The closest thing I have done on my own that I consider ritualistic is
dancing. I feel like letting go of all
your inhibitions and dancing can be very cleansing and spiritual. In India I was present for many rituals and
the amount of preparation and energy that went in to them was amazing. Usually it was a whole day of
preparation. I can't say I put that much
energy into anything. I'm just happy if
I do my tantric practice and music practice every day! Maybe I'll get to that point eventually,
where I have the focus to create my own ritual.
ARH: Would you
mind defining tantra Yoga by giving a rough explanation of its theory, practice
and cosmology for readers who may not know?
Also, what
projects are you working on these days, and what are you excited about in the
future?
CB:
Tantra is always so difficult to
explain. When I was visiting Sri
Amritananda's ashram in India I realized that it was a very involved practice
for a lot of people. Many people
practiced rituals that were hours long and knew all the names of all the
goddesses and all the mythology. I'm not
much of a scholar when it comes to things like that. I have learned tantra from Psalm, and my
understanding of it might be much different then the devoted tantric that has
every book memorized. My favorite
explanation was from Psalm's guru, Sri Amritananda, he would say, 'It's love,
it's all just love.'
My tantric practice is finding liberation through my
experience in this life. Every physical and energetic practice is my
mediation. The more I become aware of my
body and the energy that resides inside it, the more aware I become that
everything is love and that we are all connected. Not just with other humans but with
EVERYTHING. Tantrics worship the human
body, not just sexuality, but every part, we are the gods and goddesses
embodied. I think that's one of the most
beautiful parts of this practice, we worship the bodies of each other because
we are all part of the divine. There is
no hierarchy, our beings are just as important as any divine entity. I find it so empowering.

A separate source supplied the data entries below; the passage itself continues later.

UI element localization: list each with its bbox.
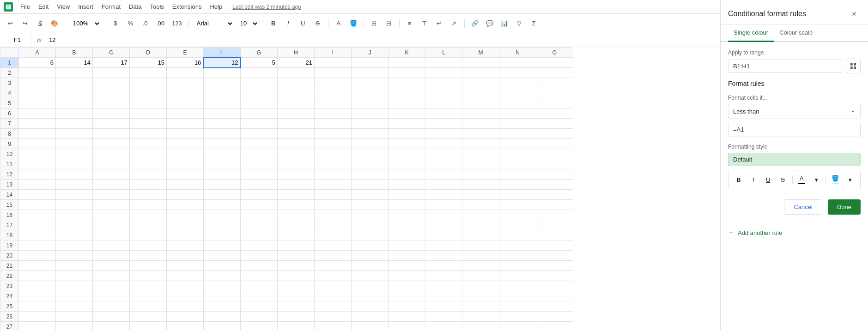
cell-B25[interactable] xyxy=(56,301,93,312)
cell-M21[interactable] xyxy=(462,261,499,271)
cell-D16[interactable] xyxy=(130,210,167,220)
cell-reference-input[interactable] xyxy=(4,35,31,45)
row-num-8[interactable]: 8 xyxy=(0,129,19,139)
menu-view[interactable]: View xyxy=(53,2,73,12)
row-num-21[interactable]: 21 xyxy=(0,261,19,271)
cell-D14[interactable] xyxy=(130,190,167,200)
cell-H6[interactable] xyxy=(278,108,315,119)
cell-O1[interactable] xyxy=(536,58,573,68)
cell-O25[interactable] xyxy=(536,301,573,312)
cell-I6[interactable] xyxy=(315,108,352,119)
cell-C26[interactable] xyxy=(93,312,130,322)
cell-N25[interactable] xyxy=(499,301,536,312)
row-num-23[interactable]: 23 xyxy=(0,281,19,291)
cell-K11[interactable] xyxy=(388,159,425,169)
cell-G2[interactable] xyxy=(241,68,278,78)
cell-N2[interactable] xyxy=(499,68,536,78)
cell-C12[interactable] xyxy=(93,169,130,180)
cell-C5[interactable] xyxy=(93,98,130,108)
cell-M20[interactable] xyxy=(462,251,499,261)
cell-G11[interactable] xyxy=(241,159,278,169)
bold-button[interactable]: B xyxy=(267,17,280,30)
cell-I21[interactable] xyxy=(315,261,352,271)
cell-K21[interactable] xyxy=(388,261,425,271)
cell-C6[interactable] xyxy=(93,108,130,119)
cell-D23[interactable] xyxy=(130,281,167,291)
cell-N5[interactable] xyxy=(499,98,536,108)
cell-C4[interactable] xyxy=(93,88,130,98)
cell-B26[interactable] xyxy=(56,312,93,322)
cell-L24[interactable] xyxy=(425,291,462,301)
cell-H24[interactable] xyxy=(278,291,315,301)
cell-A27[interactable] xyxy=(19,322,56,330)
cell-C9[interactable] xyxy=(93,139,130,149)
cell-B12[interactable] xyxy=(56,169,93,180)
cell-D4[interactable] xyxy=(130,88,167,98)
paint-format-button[interactable]: 🎨 xyxy=(48,17,61,30)
cell-J27[interactable] xyxy=(352,322,388,330)
cell-A13[interactable] xyxy=(19,180,56,190)
cell-K23[interactable] xyxy=(388,281,425,291)
cell-F14[interactable] xyxy=(204,190,241,200)
cell-H13[interactable] xyxy=(278,180,315,190)
menu-tools[interactable]: Tools xyxy=(146,2,167,12)
cell-D17[interactable] xyxy=(130,220,167,230)
cell-N9[interactable] xyxy=(499,139,536,149)
cell-L4[interactable] xyxy=(425,88,462,98)
cell-N11[interactable] xyxy=(499,159,536,169)
cell-O8[interactable] xyxy=(536,129,573,139)
cell-N26[interactable] xyxy=(499,312,536,322)
cell-I15[interactable] xyxy=(315,200,352,210)
style-text-color-button[interactable]: A xyxy=(795,173,808,186)
cell-K15[interactable] xyxy=(388,200,425,210)
cell-L6[interactable] xyxy=(425,108,462,119)
cell-D2[interactable] xyxy=(130,68,167,78)
cell-H22[interactable] xyxy=(278,271,315,281)
cell-B14[interactable] xyxy=(56,190,93,200)
cell-N1[interactable] xyxy=(499,58,536,68)
cell-K3[interactable] xyxy=(388,78,425,88)
cell-A10[interactable] xyxy=(19,149,56,159)
cell-E26[interactable] xyxy=(167,312,204,322)
cell-E27[interactable] xyxy=(167,322,204,330)
cell-D24[interactable] xyxy=(130,291,167,301)
row-num-13[interactable]: 13 xyxy=(0,180,19,190)
cell-D18[interactable] xyxy=(130,230,167,240)
cell-D19[interactable] xyxy=(130,240,167,251)
cell-H7[interactable] xyxy=(278,119,315,129)
cell-C11[interactable] xyxy=(93,159,130,169)
cell-I12[interactable] xyxy=(315,169,352,180)
cell-L9[interactable] xyxy=(425,139,462,149)
cell-F10[interactable] xyxy=(204,149,241,159)
cell-L19[interactable] xyxy=(425,240,462,251)
cell-G20[interactable] xyxy=(241,251,278,261)
cell-G15[interactable] xyxy=(241,200,278,210)
cell-C22[interactable] xyxy=(93,271,130,281)
cell-B24[interactable] xyxy=(56,291,93,301)
cell-F22[interactable] xyxy=(204,271,241,281)
print-button[interactable]: 🖨 xyxy=(33,17,46,30)
formula-input[interactable] xyxy=(47,36,716,43)
cell-O27[interactable] xyxy=(536,322,573,330)
cell-L25[interactable] xyxy=(425,301,462,312)
cell-D3[interactable] xyxy=(130,78,167,88)
cell-J22[interactable] xyxy=(352,271,388,281)
cell-C2[interactable] xyxy=(93,68,130,78)
cell-B4[interactable] xyxy=(56,88,93,98)
cell-C16[interactable] xyxy=(93,210,130,220)
cell-J6[interactable] xyxy=(352,108,388,119)
cell-B11[interactable] xyxy=(56,159,93,169)
cell-G19[interactable] xyxy=(241,240,278,251)
cell-F1[interactable]: 12 xyxy=(204,58,241,68)
wrap-button[interactable]: ↵ xyxy=(433,17,446,30)
cell-J12[interactable] xyxy=(352,169,388,180)
cell-B22[interactable] xyxy=(56,271,93,281)
cell-A19[interactable] xyxy=(19,240,56,251)
cell-D6[interactable] xyxy=(130,108,167,119)
cell-D5[interactable] xyxy=(130,98,167,108)
row-num-11[interactable]: 11 xyxy=(0,159,19,169)
cell-M10[interactable] xyxy=(462,149,499,159)
cell-C25[interactable] xyxy=(93,301,130,312)
cell-F20[interactable] xyxy=(204,251,241,261)
cell-F19[interactable] xyxy=(204,240,241,251)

So there are many ways to achieve this
empowerment, even within the tantric practice there are so many different
paths. The big separation would be the
left hand path, which breaks many social and spiritual taboos, and the right
hand path, which stays within the confines of what is socially acceptable. Even within this separation there are different
levels of how far right or left you can go.
My path includes a focus on opening the first three chakras in order to
find that power within myself. Everyday
I work on opening and strengthening these areas.
My plan for right now and the next couple
months is to maintain a daily practice.
I want to spend 40 minutes a day on my tantra practice so I can be
strong enough to start helping others awaken their inner goddess. My life has changed so much because of these
practices. I have faith in myself, I
have so much power in myself, which wasn't always the case. I really want to share that with other men
and women. I want to hold a really
strong space for people to open up and grow.
I've slowly started taking on yoga therapy clients, and I hope by the
beginning of next year to be fully recovered from my pregnancy and to be
teaching classes and workshops.
ARH:
Thanks so much, Corissa. I greatly appreciate your ideas. And I got so much out
of the yoga therapy session and the tantra yoga class I attended. I'd love to do a follow-up interview in the future!